Assigned task: Exactly as they stand, set down the following records once more.

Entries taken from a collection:

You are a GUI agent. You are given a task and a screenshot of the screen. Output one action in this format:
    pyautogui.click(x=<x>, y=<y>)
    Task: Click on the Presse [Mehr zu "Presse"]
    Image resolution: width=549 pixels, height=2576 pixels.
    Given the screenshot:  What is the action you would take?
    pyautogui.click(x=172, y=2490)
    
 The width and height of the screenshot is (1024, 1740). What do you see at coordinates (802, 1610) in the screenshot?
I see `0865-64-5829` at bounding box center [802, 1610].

Result:
You are a GUI agent. You are given a task and a screenshot of the screen. Output one action in this format:
    pyautogui.click(x=<x>, y=<y>)
    Task: Click on the Presse [Mehr zu "Presse"]
    Image resolution: width=549 pixels, height=2576 pixels.
    Given the screenshot:  What is the action you would take?
    pyautogui.click(x=172, y=2490)
    
 The width and height of the screenshot is (1024, 1740). What do you see at coordinates (802, 1610) in the screenshot?
I see `0865-64-5829` at bounding box center [802, 1610].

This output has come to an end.